Sandra Knauf has worn many hats in her garden writing career—she’s been a “Colorado Voices” columnist for The Denver Post and her work has appeared nationally in publications that include GreenPrints and Mary Janes Farm; she’s shared her work locally here on USR and on Colorado Springs’s NPR affiliate radio station KRCC. In 2011, she started her own publishing company, Greenwoman Publishing, and has since published six issues of a literary garden writing journal (Greenwoman Volumes 1-6), a YA sci-fi fantasy novel (Zera and the Green Man), and an anthology of sexy gardening stories that she describes as a “feminist/gardener’s answer to Fifty Shades of Grey” (Fifty Shades of Green).
Her most recent endeavor is a bold, original, and often hilarious take on the gardening memoir.
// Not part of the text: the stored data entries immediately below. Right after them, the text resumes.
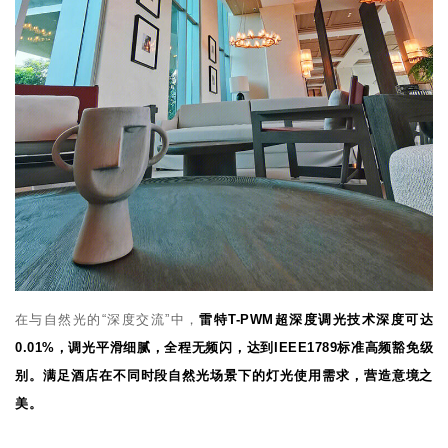
在与自然光的“深度交流”中，
雷特T-PWM超深度调光技术深度可达
0.01%，调光平滑细腻，全程无频闪，达到IEEE1789标准高频豁免级
别。满足酒店在不同时段自然光场景下的灯光使用需求，营造意境之
美。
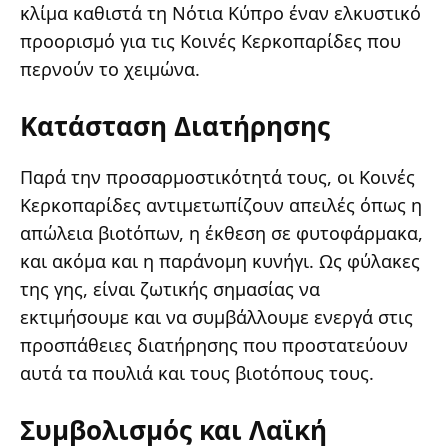
κλίμα καθιστά τη Νότια Κύπρο έναν ελκυστικό
προορισμό για τις Κοινές Κερκοπαρίδες που
περνούν το χειμώνα.
Κατάσταση Διατήρησης
Παρά την προσαρμοστικότητά τους, οι Κοινές
Κερκοπαρίδες αντιμετωπίζουν απειλές όπως η
απώλεια βιotόπων, η έκθεση σε φυτοφάρμακα,
και ακόμα και η παράνομη κυνήγι. Ως φύλακες
της γης, είναι ζωτικής σημασίας να
εκτιμήσουμε και να συμβάλλουμε ενεργά στις
προσπάθειες διατήρησης που προστατεύουν
αυτά τα πουλιά και τους βιotόπους τους.
Συμβολισμός και Λαϊκή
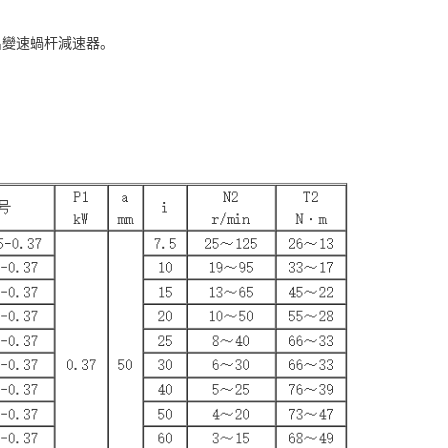
孔輸出變速蝸杆減速器。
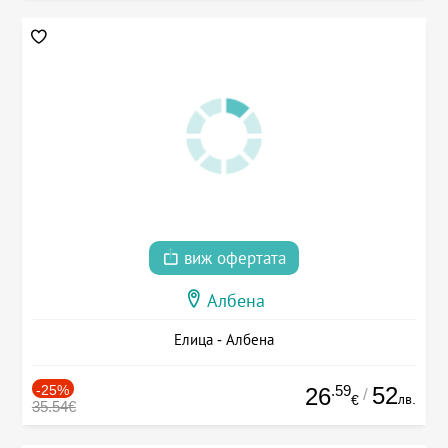
виж офертата
Албена
Елица - Албена
-25%
.59
52
26
/
лв.
€
35.54€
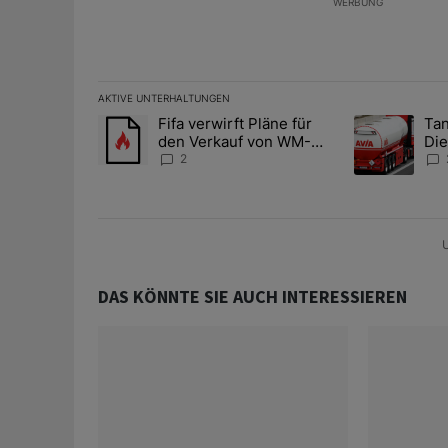
WERBUNG
AKTIVE UNTERHALTUNGEN
Das Folgende ist eine Liste der am meisten kommentier
Fifa verwirft Pläne für
Tan
Ein Trendartikel mit dem Titel "Fifa verwirft Pläne f
Ein Trendartik
den Verkauf von WM-
Die
Anteilen
teu
2
U
DAS KÖNNTE SIE AUCH INTERESSIEREN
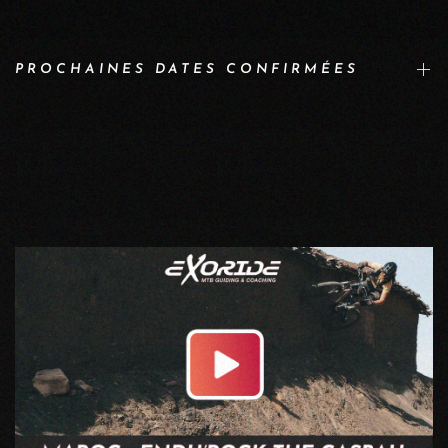
PROCHAINES DATES CONFIRMÉES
Please Don’t Piss on the Petunias: Raising Kids, Crops, and Critters in the City covers the time that Knauf went from a wide-eyed dreamer and new mother longing for a garden (in her late twenties) through learning everything she could about green living over the next two decades while at the same time adopting a lot of pets. As the title notes, her adventures were family-style and included two kids and a partner who was often reluctant when it came to her schemes and dreams.
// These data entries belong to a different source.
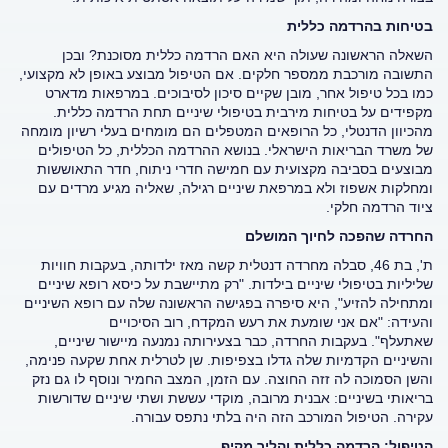
בטיחות בהרדמה כללית
השאלה הראשונה שעולה היא האם הרדמה כללית מסוכנת? ובכן
התשובה מורכבת ממספר חלקים. אם הטיפול מבוצע באופן לא מקצועי,
כמו בכל טיפול אחר, מובן שקיים סיכון לסיבוכים. במרפאות מדארט
מקפידים על בטיחות מירבית בטיפולי שיניים תחת הרדמה כללית.
מהכיוון הדנטלי, כל הרופאים המטפלים הם מומחים בעלי רשיון מומחה
של משרד הבריאות הישראלי. בנושא ההרדמה הכללית, כל הטיפולים
מבוצעים בסביבה מקצועית עם חמישה חדרי ניתוח, חדר התאוששות
ומחלקות אשפוז ולא במרפאת שיניים רגילה, שאליה מגיע מרדים עם
ציוד הרדמה חלקי.
החרדה שהפכה לחיוך המושלם
ת', בת 46, סבלה מחרדה דנטלית קשה מאז ילדותה, בעקבות חוויות
שליליות בטיפולי שיניים בילדות. "רק מתיישבת על כיסא רופא שיניים
ומתחילה להזיע", היא סיפרה בפגישה הראשונה שלה עם רופא השיניים
והעידה: "אם אני שומעת את רעש המקדח, רוב הסיכויים
שאתעלף". בעקבות החרדה, כבר בצעירותה נמנעה מיישור שיניים,
והשיניים הקדמיות שלה גדלו בצפיפות. שן לטרלית אחת שקעה פנימה,
והשן הסמוכה לה זזה החוצה. עם הזמן, המצב החמיר ונוסף לו גם נזק
בריאותי בשיניים: אבנית מרובה, מוקדי עששת ושתי שיניים שדורשות
עקירה. הטיפול המורכב הזה היה בלתי נתפס עבורה.
הטיפול: הרדמה כללית והליך מקיף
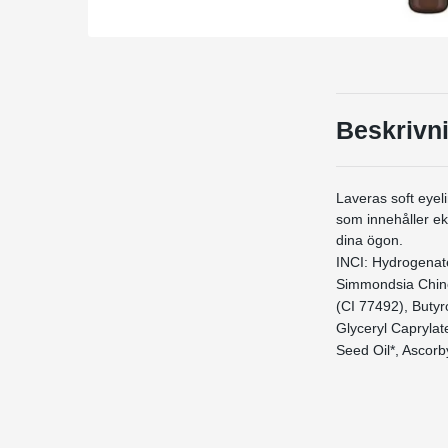
Beskrivn
Laveras soft eyel
som innehåller ek
dina ögon.
INCI: Hydrogenate
Simmondsia Chinen
(CI 77492), Butyr
Glyceryl Caprylat
Seed Oil*, Ascorb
Here in an interview with Sandra, we ask her about her new book, gardening, and the art of writing.
USR: Among other things, “Mistress Gardeners” details your experience in the CSU Master Gardener program. As such, it demonstrates your extraordinary breadth of knowledge as a gardener and environmentalist. At one point in the essay, you mention how the experience honed your philosophy of gardening, to include some subversive ways of knowing. How did this journey of discovery help shape who you are now?
SK: The first thing I learned right away was that the individuals who were drawn to an education in horticulture were, by and large, women. That was a surprise because in the late 1990s we were programmed to think men dominated this field completely. I also discovered that what we were being taught had a lot to do with the industry—for example, we were required to learn about turf, even though about 90% of us had little to no interest in turf, and we were schooled on chemical controls even though most of us expressed a preference for organic gardening. The experience opened up an awareness, which grew, on how industry and our higher education system were working together for the benefit of industry. Another example is that back then, CSU promoted Roundup as something of a miracle weed killer. This experience made me question mainstream information from then on.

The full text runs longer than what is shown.